Activity
Copy down the listing below exactly, please, including every line.
#### Material supplied ####
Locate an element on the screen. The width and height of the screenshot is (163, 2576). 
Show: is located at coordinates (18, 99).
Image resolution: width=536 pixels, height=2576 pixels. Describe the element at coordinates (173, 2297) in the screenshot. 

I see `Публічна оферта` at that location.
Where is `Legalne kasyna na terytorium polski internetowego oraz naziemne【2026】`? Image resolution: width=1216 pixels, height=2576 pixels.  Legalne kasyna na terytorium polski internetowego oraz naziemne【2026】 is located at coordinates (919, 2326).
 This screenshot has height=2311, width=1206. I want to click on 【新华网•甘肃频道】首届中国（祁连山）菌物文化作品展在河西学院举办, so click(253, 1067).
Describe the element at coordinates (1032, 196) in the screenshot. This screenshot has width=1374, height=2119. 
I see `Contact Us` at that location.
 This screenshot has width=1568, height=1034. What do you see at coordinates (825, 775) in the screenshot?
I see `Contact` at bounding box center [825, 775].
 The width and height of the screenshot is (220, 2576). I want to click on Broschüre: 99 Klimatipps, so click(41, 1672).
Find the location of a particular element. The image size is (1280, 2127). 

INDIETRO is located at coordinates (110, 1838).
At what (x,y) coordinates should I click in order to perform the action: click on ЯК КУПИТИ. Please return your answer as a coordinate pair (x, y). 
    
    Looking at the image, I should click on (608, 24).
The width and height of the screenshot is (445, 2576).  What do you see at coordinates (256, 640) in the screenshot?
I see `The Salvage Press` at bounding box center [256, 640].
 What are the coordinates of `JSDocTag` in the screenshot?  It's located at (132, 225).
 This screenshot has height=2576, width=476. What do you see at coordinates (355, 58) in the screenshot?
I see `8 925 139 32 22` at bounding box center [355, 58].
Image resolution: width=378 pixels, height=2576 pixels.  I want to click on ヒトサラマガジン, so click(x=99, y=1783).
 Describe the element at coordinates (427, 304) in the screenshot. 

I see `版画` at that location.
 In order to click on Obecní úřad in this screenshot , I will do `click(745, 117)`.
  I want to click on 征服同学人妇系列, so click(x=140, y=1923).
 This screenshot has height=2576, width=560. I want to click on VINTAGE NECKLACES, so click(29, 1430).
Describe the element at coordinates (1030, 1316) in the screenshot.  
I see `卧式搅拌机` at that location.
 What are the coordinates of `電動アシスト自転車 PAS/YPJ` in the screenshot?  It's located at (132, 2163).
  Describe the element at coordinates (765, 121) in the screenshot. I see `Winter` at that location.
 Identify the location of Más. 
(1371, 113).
####
Solution
Locate an element on the screen. The width and height of the screenshot is (163, 2576). 
Show: is located at coordinates (18, 99).
Image resolution: width=536 pixels, height=2576 pixels. Describe the element at coordinates (173, 2297) in the screenshot. 

I see `Публічна оферта` at that location.
Where is `Legalne kasyna na terytorium polski internetowego oraz naziemne【2026】`? Image resolution: width=1216 pixels, height=2576 pixels.  Legalne kasyna na terytorium polski internetowego oraz naziemne【2026】 is located at coordinates (919, 2326).
 This screenshot has height=2311, width=1206. I want to click on 【新华网•甘肃频道】首届中国（祁连山）菌物文化作品展在河西学院举办, so click(253, 1067).
Describe the element at coordinates (1032, 196) in the screenshot. This screenshot has width=1374, height=2119. 
I see `Contact Us` at that location.
 This screenshot has width=1568, height=1034. What do you see at coordinates (825, 775) in the screenshot?
I see `Contact` at bounding box center [825, 775].
 The width and height of the screenshot is (220, 2576). I want to click on Broschüre: 99 Klimatipps, so click(41, 1672).
Find the location of a particular element. The image size is (1280, 2127). 

INDIETRO is located at coordinates (110, 1838).
At what (x,y) coordinates should I click in order to perform the action: click on ЯК КУПИТИ. Please return your answer as a coordinate pair (x, y). 
    
    Looking at the image, I should click on (608, 24).
The width and height of the screenshot is (445, 2576).  What do you see at coordinates (256, 640) in the screenshot?
I see `The Salvage Press` at bounding box center [256, 640].
 What are the coordinates of `JSDocTag` in the screenshot?  It's located at (132, 225).
 This screenshot has height=2576, width=476. What do you see at coordinates (355, 58) in the screenshot?
I see `8 925 139 32 22` at bounding box center [355, 58].
Image resolution: width=378 pixels, height=2576 pixels.  I want to click on ヒトサラマガジン, so click(x=99, y=1783).
 Describe the element at coordinates (427, 304) in the screenshot. 

I see `版画` at that location.
 In order to click on Obecní úřad in this screenshot , I will do `click(745, 117)`.
  I want to click on 征服同学人妇系列, so click(x=140, y=1923).
 This screenshot has height=2576, width=560. I want to click on VINTAGE NECKLACES, so click(29, 1430).
Describe the element at coordinates (1030, 1316) in the screenshot.  
I see `卧式搅拌机` at that location.
 What are the coordinates of `電動アシスト自転車 PAS/YPJ` in the screenshot?  It's located at (132, 2163).
  Describe the element at coordinates (765, 121) in the screenshot. I see `Winter` at that location.
 Identify the location of Más. 
(1371, 113).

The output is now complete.